* **THE TASK**
Copy the entries word for word. Keep the pictures out.

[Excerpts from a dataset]
[Start of Attachment]

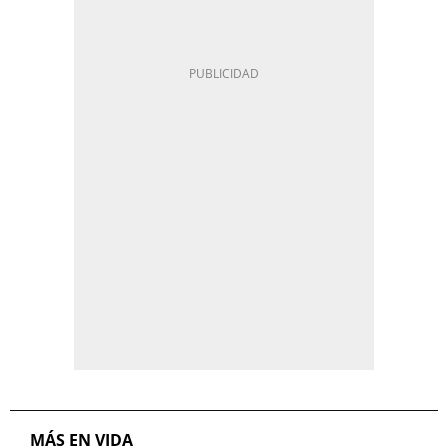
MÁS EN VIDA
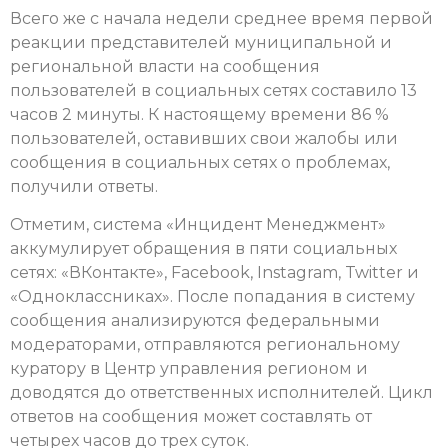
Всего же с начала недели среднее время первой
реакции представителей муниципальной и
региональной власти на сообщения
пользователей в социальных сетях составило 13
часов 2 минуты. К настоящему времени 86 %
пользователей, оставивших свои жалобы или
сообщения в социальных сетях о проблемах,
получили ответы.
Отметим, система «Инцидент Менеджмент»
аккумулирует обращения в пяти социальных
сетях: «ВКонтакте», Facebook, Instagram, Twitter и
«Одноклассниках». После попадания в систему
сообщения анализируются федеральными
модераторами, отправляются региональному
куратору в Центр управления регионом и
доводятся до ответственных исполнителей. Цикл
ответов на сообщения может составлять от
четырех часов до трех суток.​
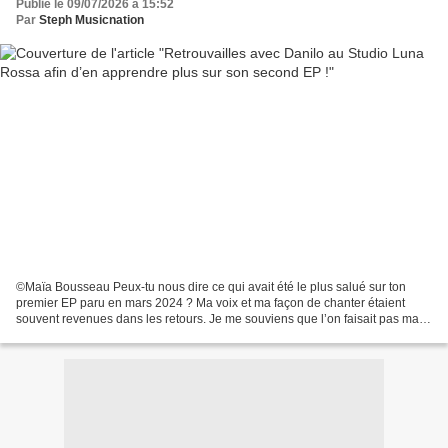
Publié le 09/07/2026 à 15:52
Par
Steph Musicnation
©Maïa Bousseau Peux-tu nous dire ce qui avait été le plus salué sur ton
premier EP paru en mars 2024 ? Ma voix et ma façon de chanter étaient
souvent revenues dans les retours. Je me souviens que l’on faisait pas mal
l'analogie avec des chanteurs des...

[End of Attachment]

* **OUTPUT**
MÁS EN VIDA
Всего же с начала недели среднее время первой
реакции представителей муниципальной и
региональной власти на сообщения
пользователей в социальных сетях составило 13
часов 2 минуты. К настоящему времени 86 %
пользователей, оставивших свои жалобы или
сообщения в социальных сетях о проблемах,
получили ответы.
Отметим, система «Инцидент Менеджмент»
аккумулирует обращения в пяти социальных
сетях: «ВКонтакте», Facebook, Instagram, Twitter и
«Одноклассниках». После попадания в систему
сообщения анализируются федеральными
модераторами, отправляются региональному
куратору в Центр управления регионом и
доводятся до ответственных исполнителей. Цикл
ответов на сообщения может составлять от
четырех часов до трех суток.​
Publié le 09/07/2026 à 15:52
Par
Steph Musicnation
©Maïa Bousseau Peux-tu nous dire ce qui avait été le plus salué sur ton
premier EP paru en mars 2024 ? Ma voix et ma façon de chanter étaient
souvent revenues dans les retours. Je me souviens que l’on faisait pas mal
l'analogie avec des chanteurs des...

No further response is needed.